Upwards and onwards but investors are wary

'There's just no real volume or confidence in the market.' RBS Morgans senior equities adviser Geoff Voller

THE sharemarket rose almost 1 per cent in the second day of gains, as markets recovered from last week's massive losses on hopes of a solution to Europe's debt crisis.

However, investors remained unsure whether a solution to the crisis could be found amid conflicting media reports. IG Markets' dealer Chris Weston said the local market was "delicately poised".

Investor confidence that Europe would announce fresh measures to stave off contagion of a Greek default, including expanding its European Financial Stability Fund, unravelled somewhat, he said.

The benchmark S&P/ASX200 index rose 34.9 points, or 0.87 per cent, to close at 4039.5, while the broader All Ordinaries index put on 34.2 points to 4097.7.

Patersons Securities associate director John Curtin said a rise in commodity prices overnight had kept the market in recovery mode after last week's massive losses.

Consumer discretionary stocks led the market, closing 1.4 per cent higher, with department store giant David Jones gaining 4.6 per cent to $2.93 and fellow retailer Myer rising 4.5 per cent to $2.10.

There were broad-based gains across all sectors except for health care stocks, which lost 0.2 per cent.
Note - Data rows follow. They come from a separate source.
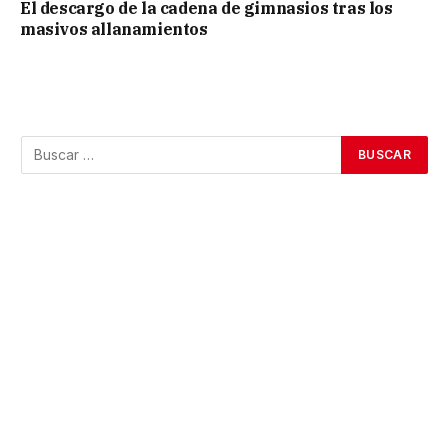
El descargo de la cadena de gimnasios tras los
masivos allanamientos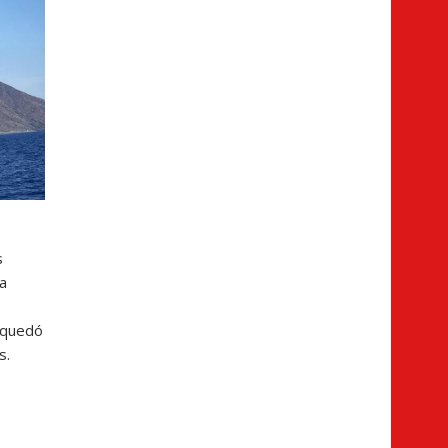
s
 a
o quedó
s.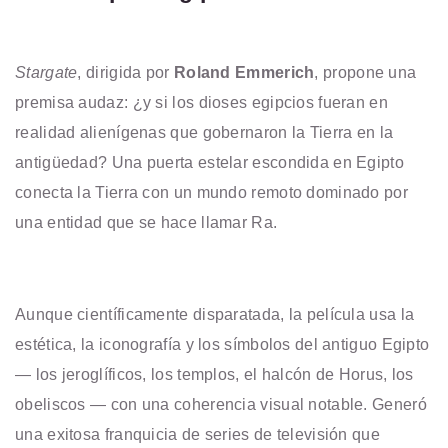
Stargate
, dirigida por
Roland Emmerich
, propone una
premisa audaz: ¿y si los dioses egipcios fueran en
realidad alienígenas que gobernaron la Tierra en la
antigüedad? Una puerta estelar escondida en Egipto
conecta la Tierra con un mundo remoto dominado por
una entidad que se hace llamar Ra.
Aunque científicamente disparatada, la película usa la
estética, la iconografía y los símbolos del antiguo Egipto
— los jeroglíficos, los templos, el halcón de Horus, los
obeliscos — con una coherencia visual notable. Generó
una exitosa franquicia de series de televisión que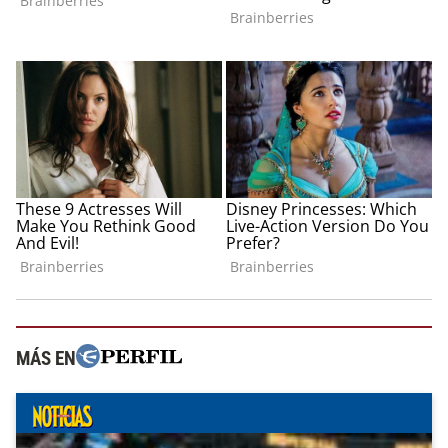
MÁS EN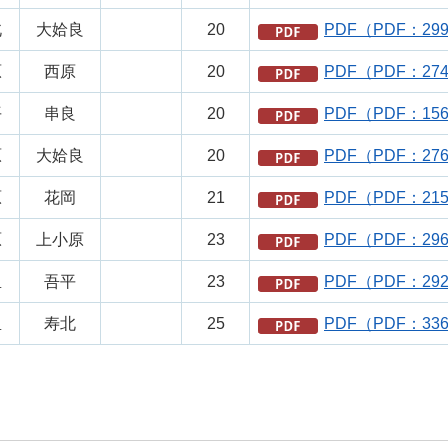
北
大姶良
20
PDF（PDF：29
原
西原
20
PDF（PDF：27
平
串良
20
PDF（PDF：15
原
大姶良
20
PDF（PDF：27
原
花岡
21
PDF（PDF：21
原
上小原
23
PDF（PDF：29
里
吾平
23
PDF（PDF：29
里
寿北
25
PDF（PDF：33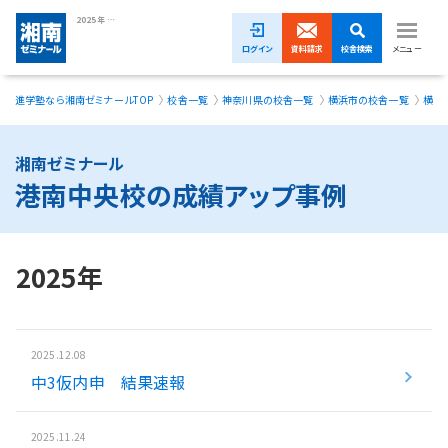
2025年 港南中央校の成績アップ事例｜湘南ゼミナール
ログイン
資料請求
校舎検索
メニュー
進学塾なら湘南ゼミナールTOP
校舎一覧
神奈川県の校舎一覧
横浜市の校舎一覧
横浜
1ヵ月無料体験受付中！
小学生
湘南ゼミナール
港南中央校の成績アップ事例
中学生
高校生
2025年
模試・イベント
授業料
2025.12.08
中3仮内申 結果速報
合格実績
校舎一覧
2025.11.24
Energy stocks rose 1.4 per cent after world oil prices soared on Tuesday night, mirroring gains on world equity markets. Woodside Petroleum gained 3.5 per cent, or $1.08, to $31.94 and Santos added 3? to $11.06.

But RBS Morgans senior equities adviser Geoff Voller said trade had been sluggish and volumes relatively light given a strong lead from global markets overnight.

Turnover was 2.22 billion shares changing hands for $6.03 billion, with almost seven of every 10 stocks rising. "It was a bit of a disappointing reaction but given the uncertainty in Europe I suppose it's not too surprising," he said.

"There's just no real volume or confidence in the market," he said.

Chemical manufacturer Orica's shares jumped 3.7 per cent to $23.20 despite higher than permitted mercury vapour levels being detected around its Sydney plant.

Drilling services group Boart Longyear was the best performing stock, gaining 6.1 per cent to $2.80 while Fortescue Metals was the worst, losing 7.9 per cent to $4.52.